Nous finissons par embarquer et longeons la côte sauvage où
de nombreux oiseaux nichent sur les falaises. Ciel gris, océan gris, peu de
vagues mais des ombres noires sautent hors de l’eau sans que je puisse
déterminer la taille et la nature de la chose : ce sont des saumons. Nous
arrivons aux rochers des trois frères, trois monolithes près de la côte, trois
immenses pitons rocheux rappelant la baie d’Ha Long au Vietnam. Le bateau jette
l’ancre. Nous pouvons aller sur l’avant du yacht avec un gilet : pointe
blanche en forme de triangle, glissante, avec une balustrade très basse.
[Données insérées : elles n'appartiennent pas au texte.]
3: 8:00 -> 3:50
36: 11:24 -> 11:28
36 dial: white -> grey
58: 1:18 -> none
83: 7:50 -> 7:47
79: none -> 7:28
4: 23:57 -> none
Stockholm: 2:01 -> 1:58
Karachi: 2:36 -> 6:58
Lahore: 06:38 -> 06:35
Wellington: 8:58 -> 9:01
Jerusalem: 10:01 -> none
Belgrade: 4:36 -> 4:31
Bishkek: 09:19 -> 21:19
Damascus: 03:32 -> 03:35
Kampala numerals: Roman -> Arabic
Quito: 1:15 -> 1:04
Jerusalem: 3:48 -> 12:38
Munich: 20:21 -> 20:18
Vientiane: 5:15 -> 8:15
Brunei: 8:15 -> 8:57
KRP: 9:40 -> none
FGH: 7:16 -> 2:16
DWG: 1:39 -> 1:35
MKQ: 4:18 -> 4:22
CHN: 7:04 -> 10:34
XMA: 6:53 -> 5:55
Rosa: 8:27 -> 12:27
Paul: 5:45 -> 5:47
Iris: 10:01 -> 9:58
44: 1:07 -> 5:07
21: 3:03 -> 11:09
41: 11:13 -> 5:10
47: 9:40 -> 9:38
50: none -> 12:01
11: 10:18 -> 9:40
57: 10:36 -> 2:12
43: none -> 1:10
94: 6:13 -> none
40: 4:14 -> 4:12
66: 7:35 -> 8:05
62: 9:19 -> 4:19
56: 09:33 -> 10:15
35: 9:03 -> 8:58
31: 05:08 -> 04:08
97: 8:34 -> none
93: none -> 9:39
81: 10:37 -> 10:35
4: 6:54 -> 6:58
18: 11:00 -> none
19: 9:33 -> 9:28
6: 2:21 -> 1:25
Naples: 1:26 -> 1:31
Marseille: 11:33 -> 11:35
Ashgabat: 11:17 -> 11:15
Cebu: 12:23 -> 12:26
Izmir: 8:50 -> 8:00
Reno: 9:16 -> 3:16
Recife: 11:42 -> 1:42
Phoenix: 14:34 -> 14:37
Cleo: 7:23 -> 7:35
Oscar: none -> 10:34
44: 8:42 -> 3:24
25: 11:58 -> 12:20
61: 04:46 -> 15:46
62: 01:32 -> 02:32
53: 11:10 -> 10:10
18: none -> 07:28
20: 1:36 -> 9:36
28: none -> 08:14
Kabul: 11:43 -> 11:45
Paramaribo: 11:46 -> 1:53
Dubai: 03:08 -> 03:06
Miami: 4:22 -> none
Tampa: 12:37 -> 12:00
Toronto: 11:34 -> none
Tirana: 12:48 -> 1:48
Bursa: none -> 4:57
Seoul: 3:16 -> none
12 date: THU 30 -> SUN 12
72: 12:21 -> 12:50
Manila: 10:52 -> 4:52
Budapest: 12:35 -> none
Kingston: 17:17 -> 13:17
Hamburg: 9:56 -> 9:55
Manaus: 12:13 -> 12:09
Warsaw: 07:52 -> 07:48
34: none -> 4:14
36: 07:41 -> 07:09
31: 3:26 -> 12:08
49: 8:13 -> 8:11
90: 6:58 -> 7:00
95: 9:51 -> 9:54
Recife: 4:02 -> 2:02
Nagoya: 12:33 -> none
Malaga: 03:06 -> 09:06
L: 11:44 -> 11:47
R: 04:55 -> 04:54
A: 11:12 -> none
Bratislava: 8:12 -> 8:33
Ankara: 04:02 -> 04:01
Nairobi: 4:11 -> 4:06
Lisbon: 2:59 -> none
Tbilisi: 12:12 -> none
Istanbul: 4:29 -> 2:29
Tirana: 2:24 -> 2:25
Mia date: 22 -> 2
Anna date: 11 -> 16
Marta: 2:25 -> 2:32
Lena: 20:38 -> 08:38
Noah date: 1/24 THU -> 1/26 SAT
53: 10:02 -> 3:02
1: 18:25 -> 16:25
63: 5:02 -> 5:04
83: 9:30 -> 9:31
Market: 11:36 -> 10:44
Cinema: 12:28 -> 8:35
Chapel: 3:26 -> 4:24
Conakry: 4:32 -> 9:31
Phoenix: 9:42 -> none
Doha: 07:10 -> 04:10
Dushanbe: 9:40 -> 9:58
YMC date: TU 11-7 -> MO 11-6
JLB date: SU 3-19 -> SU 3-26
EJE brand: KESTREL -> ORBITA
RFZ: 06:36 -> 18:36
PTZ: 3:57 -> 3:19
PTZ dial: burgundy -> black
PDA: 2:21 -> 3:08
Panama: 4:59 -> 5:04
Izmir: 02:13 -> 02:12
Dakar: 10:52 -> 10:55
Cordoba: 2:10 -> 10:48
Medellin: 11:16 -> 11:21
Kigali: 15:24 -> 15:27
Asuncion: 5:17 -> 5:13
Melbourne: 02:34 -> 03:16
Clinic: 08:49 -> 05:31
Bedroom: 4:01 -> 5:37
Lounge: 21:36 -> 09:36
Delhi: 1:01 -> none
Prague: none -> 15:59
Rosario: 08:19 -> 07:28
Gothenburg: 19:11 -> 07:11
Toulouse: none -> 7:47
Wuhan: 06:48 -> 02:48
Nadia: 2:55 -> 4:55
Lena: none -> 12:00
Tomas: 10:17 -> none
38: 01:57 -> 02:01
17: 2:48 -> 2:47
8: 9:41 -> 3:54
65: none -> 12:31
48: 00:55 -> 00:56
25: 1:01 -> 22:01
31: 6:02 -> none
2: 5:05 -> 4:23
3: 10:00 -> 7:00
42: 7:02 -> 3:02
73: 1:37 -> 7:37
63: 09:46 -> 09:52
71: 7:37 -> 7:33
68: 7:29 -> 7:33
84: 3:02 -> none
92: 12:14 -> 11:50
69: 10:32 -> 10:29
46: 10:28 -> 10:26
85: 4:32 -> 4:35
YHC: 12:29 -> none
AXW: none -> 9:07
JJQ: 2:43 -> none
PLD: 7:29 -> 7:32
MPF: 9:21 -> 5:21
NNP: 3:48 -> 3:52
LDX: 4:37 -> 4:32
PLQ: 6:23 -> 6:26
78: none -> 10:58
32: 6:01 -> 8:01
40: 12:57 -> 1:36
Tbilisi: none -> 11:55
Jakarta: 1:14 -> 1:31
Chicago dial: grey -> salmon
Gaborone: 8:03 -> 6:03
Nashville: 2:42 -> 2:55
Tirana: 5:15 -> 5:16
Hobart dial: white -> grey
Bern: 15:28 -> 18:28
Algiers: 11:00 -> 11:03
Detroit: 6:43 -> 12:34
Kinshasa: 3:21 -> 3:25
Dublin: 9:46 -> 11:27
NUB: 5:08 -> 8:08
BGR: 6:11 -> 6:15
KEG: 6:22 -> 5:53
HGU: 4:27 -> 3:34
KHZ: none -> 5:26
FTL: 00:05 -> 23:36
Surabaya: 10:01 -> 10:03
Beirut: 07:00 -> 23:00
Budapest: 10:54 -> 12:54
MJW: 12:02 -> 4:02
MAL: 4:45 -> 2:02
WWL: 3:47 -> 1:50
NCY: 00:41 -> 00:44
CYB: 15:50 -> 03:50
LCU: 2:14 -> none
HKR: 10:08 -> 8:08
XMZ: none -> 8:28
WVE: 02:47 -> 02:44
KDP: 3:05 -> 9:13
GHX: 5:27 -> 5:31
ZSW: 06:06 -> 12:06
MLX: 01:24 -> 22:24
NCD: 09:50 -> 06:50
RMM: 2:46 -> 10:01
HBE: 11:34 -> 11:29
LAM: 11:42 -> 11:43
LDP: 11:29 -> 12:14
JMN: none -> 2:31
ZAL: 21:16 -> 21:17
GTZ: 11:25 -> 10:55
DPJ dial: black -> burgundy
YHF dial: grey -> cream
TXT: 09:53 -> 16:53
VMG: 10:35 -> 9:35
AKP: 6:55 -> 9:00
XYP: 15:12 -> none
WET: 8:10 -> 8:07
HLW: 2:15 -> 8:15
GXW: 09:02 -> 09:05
Nous
pourrions facilement passer par-dessus bord. Une partie du groupe se prête au
jeu de la pêche au lancer. Les deux ados sont les plus chanceuses, elles sortent
chacune une espèce de rascasse noire aux nageoires latérales en forme
d’éventail.
Nous passons du pont à l’arrière, de l’arrière au salon.
Deux belles tables de victuailles et bientôt du poisson frit. Heureusement que nous ne devions pas manger.
C’est la fin de l’après-midi. Ensuite viennent les crabes. La technique pour
manger les pattes est simple et ludique : cassées aux articulations, la
plus fine extrémité permet de pousser vers le haut la chaire cuite, ferme et
savoureuse coincée dans les autres parties en forme de tube. Nous nous gavons
sans pouvoir terminer tout ce qui nous est proposé. Nous serons obligés de
décommander le repas du soir prévu à l’hôtel.
Le décalage horaire se fait toujours sentir. Enfoncés dans
le canapé en cuir du bateau, les yeux se ferment. Le crachin n’en finit pas de tomber.
Par temps clair, nous devrions voir, tout autour de nous, des volcans aux
sommets enneigés. Retour au port. Deux ou trois d’entre nous ont la chance
d’apercevoir un phoque depuis le poste de pilotage de l’étage, aéré mais
couvert et préservé de la pluie par des bâches plastiques transparentes. Demain sera un autre jour, un autre temps.